***** Input records *****
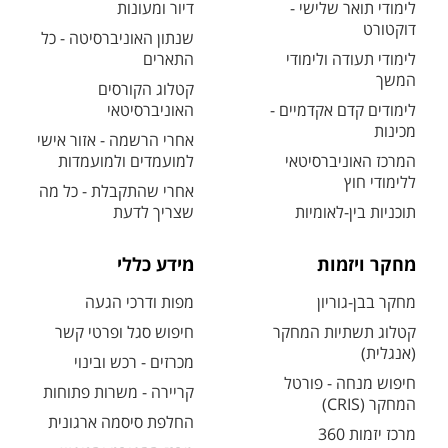
לימודי תואר שלישי -
דיור ומעונות
דוקטורט
שנתון האוניברסיטה - כל
לימודי תעודה ולימודי
התארים
המשך
קטלוג הקורסים
לימודים קדם אקדמיים -
האוניברסיטאי
מכינות
אחרי הרשמה - אזור אישי
המרכז האוניברסיטאי
למועמדים ולמועמדות
ללימודי חוץ
אחרי שהתקבלת - כל מה
תוכניות בין-לאומיות
שצריך לדעת
מחקר ויזמות
מידע כללי
מחקר בבן-גוריון
מפות ודרכי הגעה
קטלוג תשתיות המחקר
חיפוש סגל ופרטי קשר
(אנגלית)
מכרזים - רכש ובינוי
חיפוש מנחה - פורטל
קריירה - משרות פתוחות
המחקר (CRIS)
החלפת סיסמה ארגונית
מרכז יזמות 360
*****
### Exercise brief
Output exactly the line containing "שנתון האוניברסיטה - כל" together with every line after it, ending at the final line of the entries.

### Worked solution
שנתון האוניברסיטה - כל
לימודי תעודה ולימודי
התארים
המשך
קטלוג הקורסים
לימודים קדם אקדמיים -
האוניברסיטאי
מכינות
אחרי הרשמה - אזור אישי
המרכז האוניברסיטאי
למועמדים ולמועמדות
ללימודי חוץ
אחרי שהתקבלת - כל מה
תוכניות בין-לאומיות
שצריך לדעת
מחקר ויזמות
מידע כללי
מחקר בבן-גוריון
מפות ודרכי הגעה
קטלוג תשתיות המחקר
חיפוש סגל ופרטי קשר
(אנגלית)
מכרזים - רכש ובינוי
חיפוש מנחה - פורטל
קריירה - משרות פתוחות
המחקר (CRIS)
החלפת סיסמה ארגונית
מרכז יזמות 360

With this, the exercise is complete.